To keep Directors abreast of the latest developments in corporate governance matters, they must undergo a continuing educational program to include critical issues relating to the operation of the company.  The management shall conduct an annual review to identify areas where the Board Members need further training or education.

Likewise, the Directors are encouraged to hold periodic visits to actual business operations of the Corporation’s subsidiaries, such as housing developments, power plants, mine sites, construction sites, and water treatment facilities, among others.

 

Director Remuneration
Each director receives a reasonable per diem  for his attendance at every meeting of the Board and Committee meeting. On March 31, 2016, the Board of Directors approved the increase in per diem of Board of Directors and Board Committeed from Php10,000.00 to Php80,000.00 per Board meeting attendance and Php40,000.00 per Committee meeting attendance.  The same increase was approved by the majority of stockholders  during the Annual Stockholders' Meeting on July 27, 2016.

Subject to the approval of the stockholders owning at least a majority of the outstanding capital stock, directors may also be granted such compensation (other than per diems) provided however, that the total yearly compensation of directors, as such directors, shall not exceed ten (10%) percent of the net income before income tax of the Corporation during the preceding year.

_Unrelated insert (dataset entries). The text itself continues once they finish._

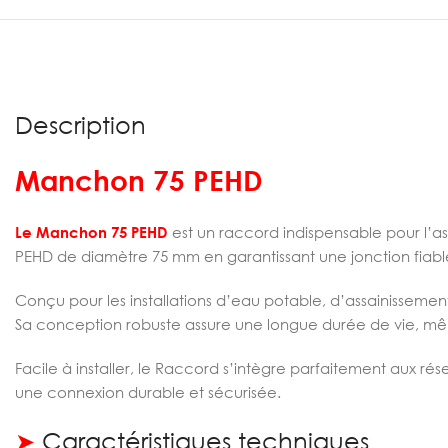
Description
Manchon 75 PEHD
Le Manchon 75 PEHD
est un raccord indispensable pour l’as
PEHD de diamètre 75 mm en garantissant une jonction fiable
Conçu pour les installations d’eau potable, d’assainissement
Sa conception robuste assure une longue durée de vie, même
Facile à installer, le Raccord s’intègre parfaitement aux rés
une connexion durable et sécurisée.
➤
Caractéristiques techniques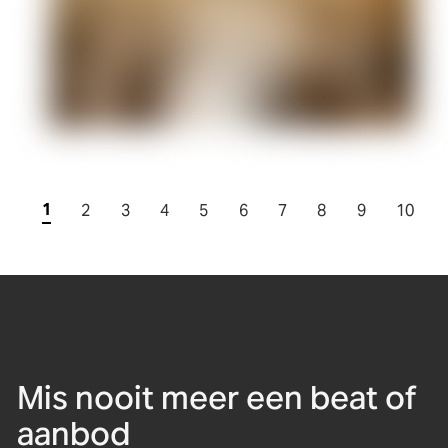
1
2
3
4
5
6
7
8
9
10
Mis nooit meer een beat of
aanbod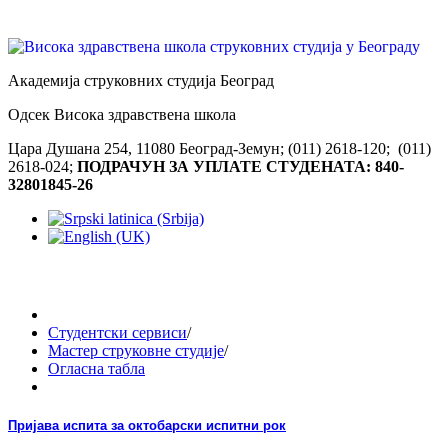
Академија струковних студија Београд
Одсек Висока здравствена школа
Цара Душана 254, 11080 Београд-Земун; (011) 2618-120; (011)
2618-024;
ПОДРАЧУН ЗА УПЛАТЕ СТУДЕНАТА: 840-
32801845-26
Студентски сервиси
/
Мастер струковне студије
/
Огласна табла
Пријава испита за октобарски испитни рок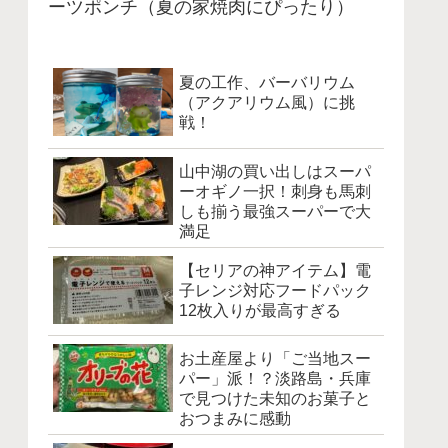
ーツポンチ（夏の家焼肉にぴったり）
夏の工作、バーバリウム
（アクアリウム風）に挑
戦！
山中湖の買い出しはスーパ
ーオギノ一択！刺身も馬刺
しも揃う最強スーパーで大
満足
【セリアの神アイテム】電
子レンジ対応フードパック
12枚入りが最高すぎる
お土産屋より「ご当地スー
パー」派！？淡路島・兵庫
で見つけた未知のお菓子と
おつまみに感動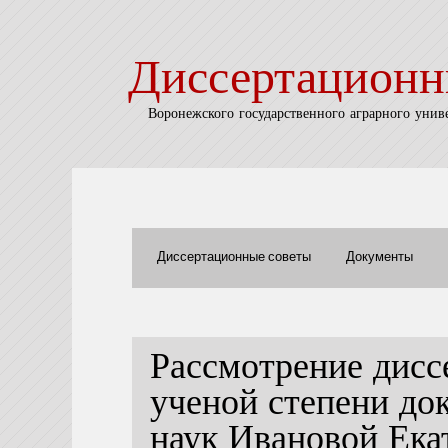
Диссертационн
Воронежского государственного аграрного унив
Диссертационные советы
Документы
Рассмотрение дисс
ученой степени до
наук Ивановой Ек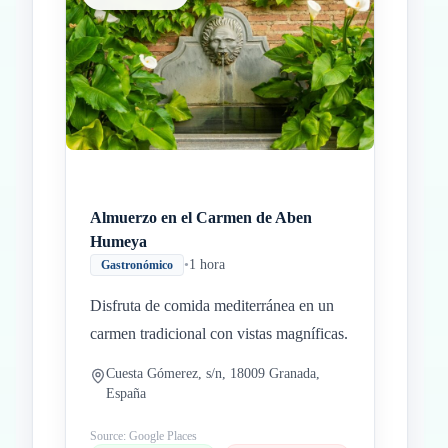
Almuerzo en el Carmen de Aben
Humeya
•
1 hora
Gastronómico
Disfruta de comida mediterránea en un
carmen tradicional con vistas magníficas.
Cuesta Gómerez, s/n, 18009 Granada,
España
Source: Google Places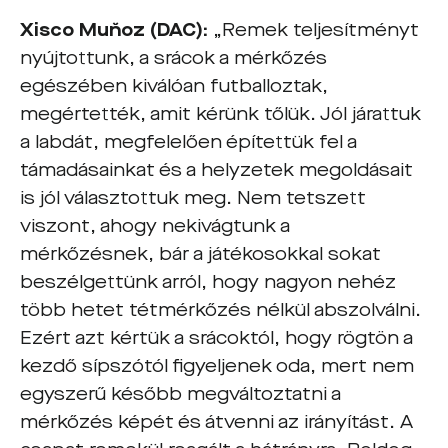
Xisco Muňoz (DAC):
„Remek teljesítményt
nyújtottunk, a srácok a mérkőzés
egészében kiválóan futballoztak,
megértették, amit kérünk tőlük. Jól járattuk
a labdát, megfelelően építettük fel a
támadásainkat és a helyzetek megoldásait
is jól választottuk meg. Nem tetszett
viszont, ahogy nekivágtunk a
mérkőzésnek, bár a játékosokkal sokat
beszélgettünk arról, hogy nagyon nehéz
több hetet tétmérkőzés nélkül abszolválni.
Ezért azt kértük a srácoktól, hogy rögtön a
kezdő sípszótól figyeljenek oda, mert nem
egyszerű később megváltoztatni a
mérkőzés képét és átvenni az irányítást. A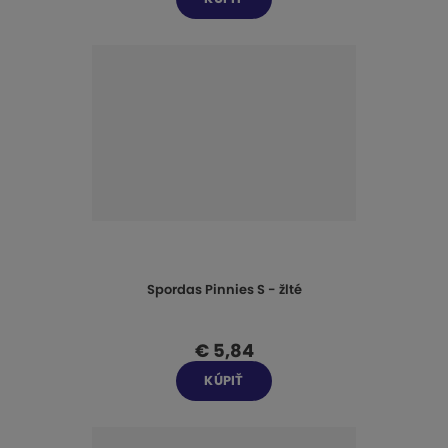
Spordas Pinnies S - žlté
€ 5,84
KÚPIŤ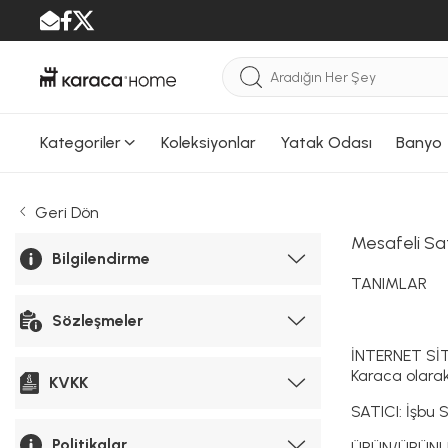
Kategoriler
Koleksiyonlar
Yatak Odası
Banyo
Geri Dön
Mesafeli Sa
Bilgilendirme
TANIMLAR
Sözleşmeler
İNTERNET SİTE
Karaca olarak
KVKK
SATICI: İşbu S
Politikalar
ÜRÜN/ÜRÜNLER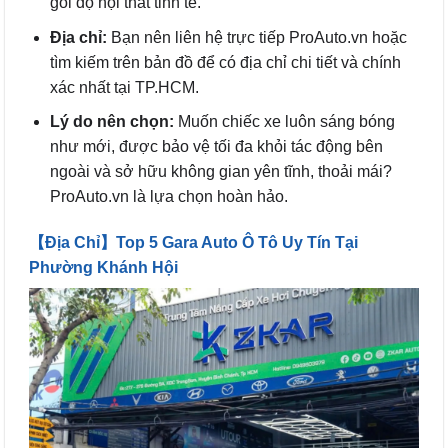
gói độ nội thất tinh tế.
Địa chỉ:
Bạn nên liên hệ trực tiếp ProAuto.vn hoặc
tìm kiếm trên bản đồ để có địa chỉ chi tiết và chính
xác nhất tại TP.HCM.
Lý do nên chọn:
Muốn chiếc xe luôn sáng bóng
như mới, được bảo vệ tối đa khỏi tác động bên
ngoài và sở hữu không gian yên tĩnh, thoải mái?
ProAuto.vn là lựa chọn hoàn hảo.
【Địa Chỉ】Top 5 Gara Auto Ô Tô Uy Tín Tại
Phường Khánh Hội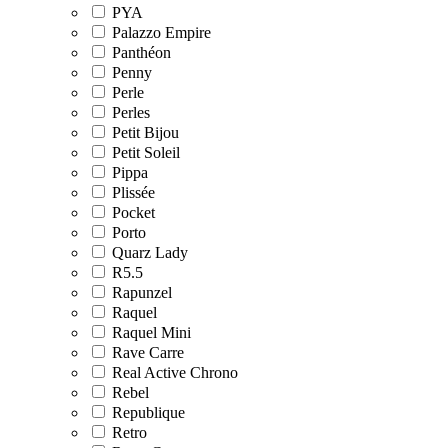
PYA
Palazzo Empire
Panthéon
Penny
Perle
Perles
Petit Bijou
Petit Soleil
Pippa
Plissée
Pocket
Porto
Quarz Lady
R5.5
Rapunzel
Raquel
Raquel Mini
Rave Carre
Real Active Chrono
Rebel
Republique
Retro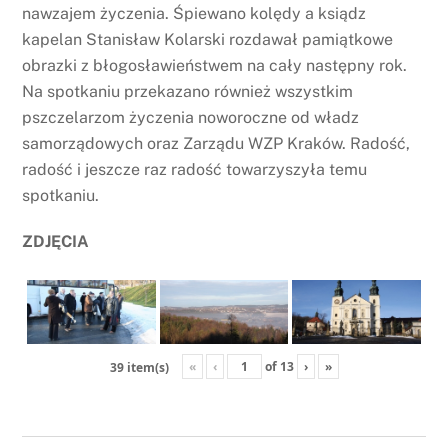
nawzajem życzenia. Śpiewano kolędy a ksiądz
kapelan Stanisław Kolarski rozdawał pamiątkowe
obrazki z błogosławieństwem na cały następny rok.
Na spotkaniu przekazano również wszystkim
pszczelarzom życzenia noworoczne od władz
samorządowych oraz Zarządu WZP Kraków. Radość,
radość i jeszcze raz radość towarzyszyła temu
spotkaniu.
ZDJĘCIA
«
‹
of
13
›
»
39 item(s)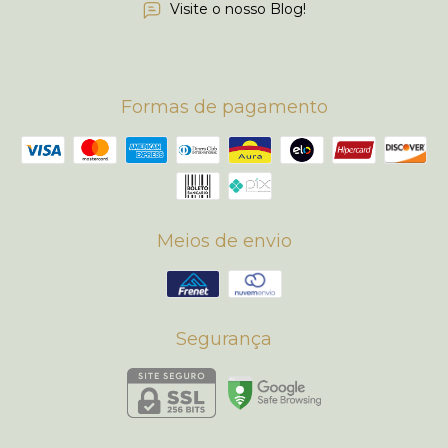
Visite o nosso Blog!
Formas de pagamento
Meios de envio
Segurança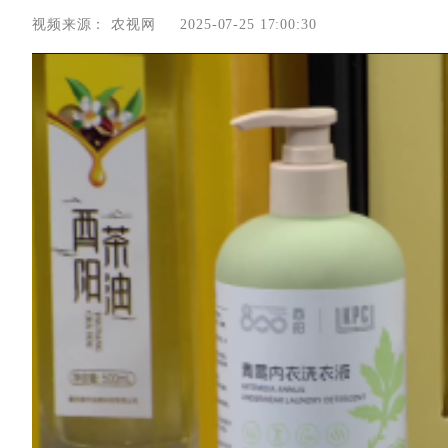
视频来源：
农视网
2025-07-25 17:00:30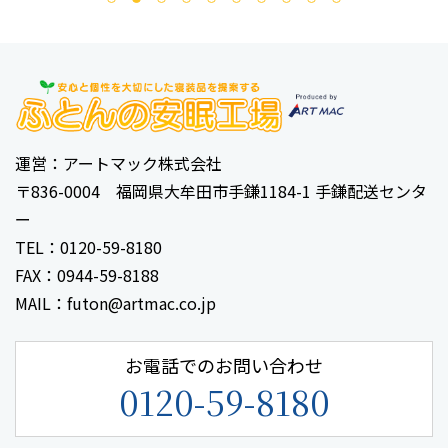
運営：アートマック株式会社
〒836-0004 福岡県大牟田市手鎌1184-1 手鎌配送センタ
ー
TEL：0120-59-8180
FAX：0944-59-8188
MAIL：futon@artmac.co.jp
お電話でのお問い合わせ
0120-59-8180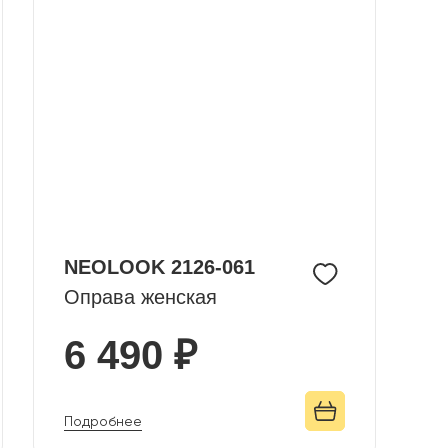
NEOLOOK 2126-061
Оправа женская
6 490 ₽
Подробнее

The form and amount of Directors’ compensation will be determined and approved by the Compensation and Remuneration Committee in accordance with the policies and principles set forth in its Charter.

 

Holding and Trading Securities
Board members are required to report any holding or trading of Company’s securities within three (3) trading days to the PSE and SEC. Board members shall be refrained to trade the company’s securities during a black out period in compliance with PSE Disclosure Rules and Insider Trading Policy.